TASK TO CARRY OUT: Pictures in the data below are not part of the copy; transcribe everything else exactly.

DATASET ENTRIES:
################

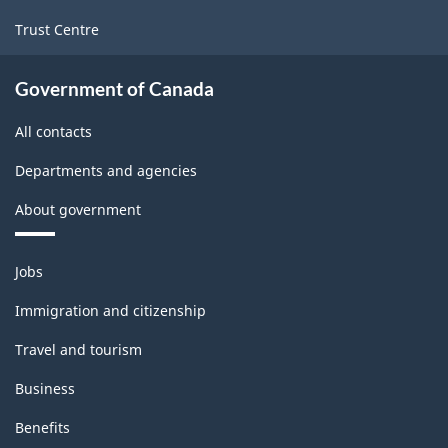
Trust Centre
Government of Canada
All contacts
Departments and agencies
About government
Themes
Jobs
and
topics
Immigration and citizenship
Travel and tourism
Business
Benefits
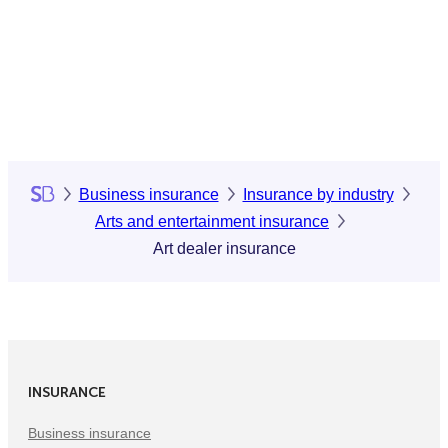
Business insurance
Insurance by industry
Arts and entertainment insurance
Art dealer insurance
INSURANCE
Business insurance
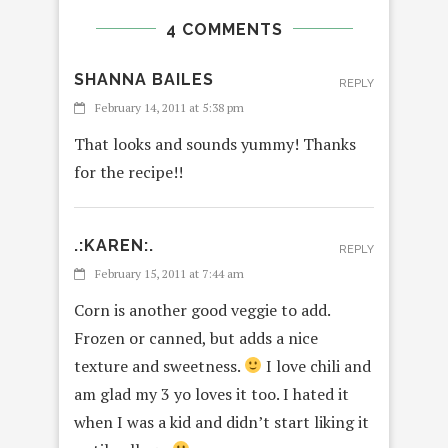
4 COMMENTS
SHANNA BAILES
REPLY
February 14, 2011 at 5:38 pm
That looks and sounds yummy! Thanks
for the recipe!!
.:KAREN:.
REPLY
February 15, 2011 at 7:44 am
Corn is another good veggie to add.
Frozen or canned, but adds a nice
texture and sweetness.
I love chili and
am glad my 3 yo loves it too. I hated it
when I was a kid and didn’t start liking it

################

ANSWER TO THIS TASK:
Trust Centre
Government of Canada
All contacts
Departments and agencies
About government
Themes
Jobs
and
topics
Immigration and citizenship
Travel and tourism
Business
Benefits
Business insurance
Insurance by industry
Arts and entertainment insurance
Art dealer insurance
INSURANCE
Business insurance
4 COMMENTS
SHANNA BAILES
REPLY
February 14, 2011 at 5:38 pm
That looks and sounds yummy! Thanks
for the recipe!!
.:KAREN:.
REPLY
February 15, 2011 at 7:44 am
Corn is another good veggie to add.
Frozen or canned, but adds a nice
texture and sweetness.
I love chili and
am glad my 3 yo loves it too. I hated it
when I was a kid and didn’t start liking it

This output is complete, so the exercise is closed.